Ruhe vor dem Sturm in Ferguson?
19. November 2014"Den Tod hat er nicht verdient", sagt die 78-jährige Marthyell Hall in einem Supermarkt in Ferguson. Um ihre Aussage zu bekräftigen schüttelt die pensionierte Lehrerin den Kopf. Sie hat sich wegen der kalten Temperaturen in einen dicken Mantel gehüllt. Unter einer Kappe versteckt sie ihr Haar. "Der Polizist Darren Wilson muss sich vor Gericht für seine Tat verantworten." Die Afroamerikanerin, die seit über 50 Jahren in Ferguson lebt, spricht aus, was die meisten Anwohner von ihrem Justizsystem erwarten: einen fairen, öffentlichen Prozess. Wenn Darren Wilson ungeschoren davon komme, könne es erneut zu größeren Protesten in Ferguson und in St. Louis kommen, gibt sie zu. "Doch eigentlich sind wir müde und wollen nicht mehr demonstrieren", meint Marthyell Hall.
"Wir sind auf alles vorbereitet"
Der Bürgermeister von Ferguson, James Knowles, rechnet fest damit, dass es nach dem Urteil des Geschworenengerichts zu Demonstrationen kommen wird. Ob es wieder gewaltsame Auseinandersetzungen geben werde - er wisse es nicht. "Doch wir sind auf alles gut vorbereitet", sagt er. Von den knapp 400 Menschen, die seit dem Ausbruch der Unruhen von der Polizei wegen Unruhestiftung festgenommen worden waren, stammten nur 10 aus Ferguson, erklärt er. Will sagen: Die Krawallmacher reisen aus den ganzen USA an, um sich in dem Vorort von St. Louis mit der Polizei Schlägereien zu liefern.
Der weiße Bürgermeister in Ferguson arbeitet nur halbtags für die Politik. Nebenbei unterrichtet James Knowles Ringen in benachbarten Schulen. Er kennt die Menschen in der Umgebung: "Die meisten hier sind friedlich und kommen gut miteinander aus, ganz gleich ob es Weiße oder Schwarze sind."
Die 21-jährige Melissa - ihren Nachnamen will sie nicht nennen - traut dem Frieden dennoch nicht. Als der Bürgermeister sich auf den Nachhauseweg macht, verrät sie, dass der Ausschank einer örtlichen Brauerei nach der Entscheidung des Geschworenengerichtes für ein paar Tage geschlossen werden soll. "Für alle Fälle, wenn es wie in der Vergangenheit zu gewaltsamen Ausschreitungen kommen sollte."
Ferguson rechnet mit neuen Tumulten
Benachbarte Geschäfte in Ferguson sind bereits verriegelt. Sie haben riesige Bretter vor ihre Schaufenster genagelt. Nicht alle Läden sind geschlossen. Einige haben mit schwarzer Farbe und großen Buchstaben "Open" auf die Bretter gepinselt. Die Geschäftsleute haben in den vergangenen Monaten erlebt, dass die Sicherheitskräfte ihre Auslagen nicht beschützen konnten.
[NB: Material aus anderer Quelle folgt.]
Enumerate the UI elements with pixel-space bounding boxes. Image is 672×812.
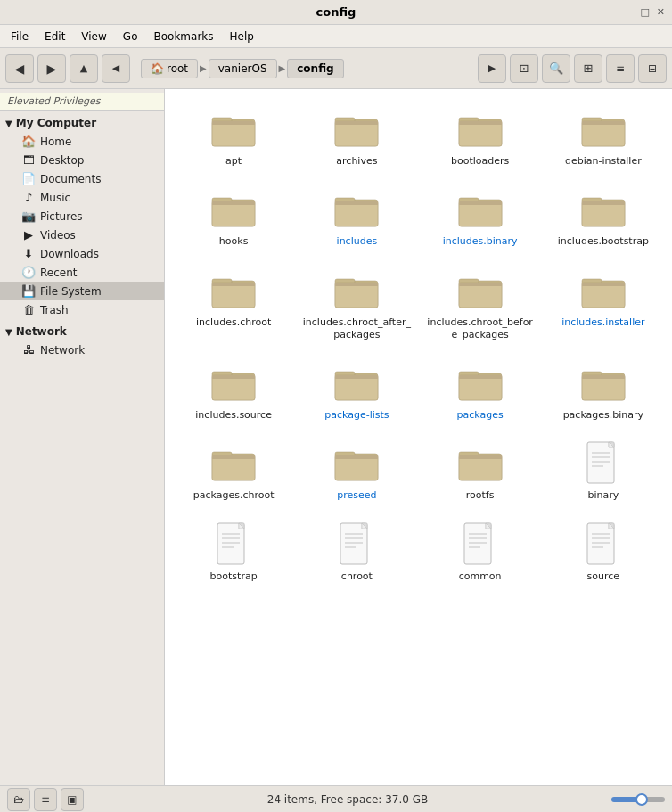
folder-icon (330, 105, 383, 152)
minimize-button[interactable]: − (625, 6, 633, 18)
nav-left-button[interactable]: ◀ (102, 54, 130, 83)
back-button[interactable]: ◀ (5, 54, 34, 83)
file-item-archives[interactable]: archives (299, 100, 414, 173)
file-item-packages-chroot[interactable]: packages.chroot (176, 434, 291, 507)
maximize-button[interactable]: □ (640, 6, 649, 18)
breadcrumb-home[interactable]: 🏠root (141, 59, 198, 78)
file-item-bootloaders[interactable]: bootloaders (422, 100, 538, 173)
file-item-package-lists[interactable]: package-lists (299, 354, 414, 427)
folder-icon (577, 359, 630, 406)
svg-rect-34 (212, 283, 255, 308)
filesystem-icon: 💾 (21, 284, 36, 298)
close-button[interactable]: ✕ (657, 6, 665, 18)
status-text: 24 items, Free space: 37.0 GB (84, 793, 611, 806)
folder-icon (454, 185, 507, 232)
menu-file[interactable]: File (4, 29, 36, 45)
folder-icon (454, 439, 507, 486)
sidebar-item-network-label: Network (40, 344, 85, 357)
file-item-includes-installer[interactable]: includes.installer (545, 261, 661, 334)
statusbar-folder-btn[interactable]: 🗁 (7, 788, 30, 811)
zoom-thumb (635, 793, 648, 806)
view-icons-button[interactable]: ⊞ (574, 54, 602, 83)
file-item-binary[interactable]: binary (545, 434, 661, 507)
menu-bookmarks[interactable]: Bookmarks (146, 29, 220, 45)
file-item-preseed[interactable]: preseed (299, 434, 414, 507)
sidebar-item-music[interactable]: ♪ Music (0, 188, 164, 207)
file-item-includes-chroot-before[interactable]: includes.chroot_before_packages (422, 261, 538, 348)
file-item-includes-binary[interactable]: includes.binary (422, 180, 538, 253)
forward-button[interactable]: ▶ (37, 54, 66, 83)
file-item-includes-chroot-after[interactable]: includes.chroot_after_packages (299, 261, 414, 348)
sidebar-item-network[interactable]: 🖧 Network (0, 340, 164, 359)
folder-icon (454, 359, 507, 406)
sidebar-item-filesystem[interactable]: 💾 File System (0, 282, 164, 300)
view-list-button[interactable]: ≡ (606, 54, 635, 83)
svg-rect-14 (582, 121, 625, 146)
folder-icon (330, 185, 383, 232)
menu-go[interactable]: Go (116, 29, 145, 45)
sidebar-item-recent[interactable]: 🕐 Recent (0, 263, 164, 282)
desktop-icon: 🗔 (21, 153, 36, 167)
view-compact-button[interactable]: ⊟ (638, 54, 667, 83)
file-item-packages[interactable]: packages (422, 354, 538, 427)
zoom-slider[interactable] (611, 797, 665, 802)
svg-rect-70 (335, 455, 378, 480)
sidebar-item-videos[interactable]: ▶ Videos (0, 226, 164, 244)
sidebar-item-trash[interactable]: 🗑 Trash (0, 300, 164, 319)
file-item-rootfs[interactable]: rootfs (422, 434, 538, 507)
file-item-packages-binary[interactable]: packages.binary (545, 354, 661, 427)
sidebar-item-downloads[interactable]: ⬇ Downloads (0, 244, 164, 263)
network-header[interactable]: ▼ Network (0, 323, 164, 340)
svg-rect-74 (459, 455, 502, 480)
file-label: includes.chroot_after_packages (302, 316, 411, 342)
menu-edit[interactable]: Edit (37, 29, 72, 45)
file-item-includes-chroot[interactable]: includes.chroot (176, 261, 291, 334)
window-controls[interactable]: − □ ✕ (625, 6, 665, 18)
sidebar-item-home[interactable]: 🏠 Home (0, 132, 164, 151)
svg-rect-19 (212, 201, 255, 205)
zoom-bar[interactable] (611, 797, 665, 802)
breadcrumb-vanieros[interactable]: vanierOS (209, 59, 277, 78)
folder-icon (577, 267, 630, 313)
bookmark-button[interactable]: ⊡ (510, 54, 538, 83)
file-label: common (459, 570, 502, 583)
sidebar-item-desktop-label: Desktop (40, 154, 85, 167)
my-computer-header[interactable]: ▼ My Computer (0, 114, 164, 132)
folder-icon (207, 439, 260, 486)
statusbar-terminal-btn[interactable]: ▣ (61, 788, 84, 811)
file-label: bootloaders (451, 155, 509, 168)
file-item-hooks[interactable]: hooks (176, 180, 291, 253)
statusbar-tree-btn[interactable]: ≡ (34, 788, 57, 811)
up-button[interactable]: ▲ (70, 54, 98, 83)
sidebar-item-pictures[interactable]: 📷 Pictures (0, 207, 164, 226)
nav-right-button[interactable]: ▶ (478, 54, 506, 83)
file-label: includes.chroot (196, 316, 271, 329)
breadcrumb-config[interactable]: config (287, 59, 343, 78)
sidebar-item-music-label: Music (40, 192, 70, 204)
menu-view[interactable]: View (74, 29, 113, 45)
search-button[interactable]: 🔍 (542, 54, 570, 83)
doc-icon (330, 521, 383, 567)
svg-rect-23 (335, 201, 378, 205)
file-item-includes[interactable]: includes (299, 180, 414, 253)
file-item-includes-source[interactable]: includes.source (176, 354, 291, 427)
file-item-apt[interactable]: apt (176, 100, 291, 173)
menu-help[interactable]: Help (223, 29, 261, 45)
svg-rect-31 (582, 201, 625, 205)
svg-rect-97 (464, 523, 491, 564)
sidebar-item-desktop[interactable]: 🗔 Desktop (0, 151, 164, 169)
svg-rect-3 (212, 121, 255, 125)
file-item-common[interactable]: common (422, 515, 538, 588)
folder-icon (577, 105, 630, 152)
svg-rect-47 (582, 283, 625, 286)
file-item-includes-bootstrap[interactable]: includes.bootstrap (545, 180, 661, 253)
sidebar-item-documents[interactable]: 📄 Documents (0, 169, 164, 188)
svg-rect-83 (217, 523, 244, 564)
file-item-chroot[interactable]: chroot (299, 515, 414, 588)
file-item-bootstrap[interactable]: bootstrap (176, 515, 291, 588)
folder-icon (207, 359, 260, 406)
file-item-source[interactable]: source (545, 515, 661, 588)
svg-rect-18 (212, 201, 255, 226)
file-label: includes.source (195, 409, 272, 422)
file-item-debian-installer[interactable]: debian-installer (545, 100, 661, 173)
Wie viele Nationalgardisten und Polizisten in Ferguson zum Einsatz kommen werden? Eine genaue Zahl scheint derzeit niemand zu kennen. Im benachbarten St. Louis fordert Bürgermeister Francis Slay, dass neben den rund 1000 Polizisten mindestens 400 Soldaten der Nationalgarde in den Straßen patrouillieren sollen. Der demokratische Gouverneur von Missouri, Jay Nixon, hat kürzlich den Ausnahmezustand über den Bundesstaat verhängt. Bei einer Pressekonferenz konnte er die Frage, wer letztlich für die Sicherheit in Ferguson verantwortlich sei, nicht konkret beantworten. Die lokale Presse überschüttet ihn deshalb mit Spott und Häme.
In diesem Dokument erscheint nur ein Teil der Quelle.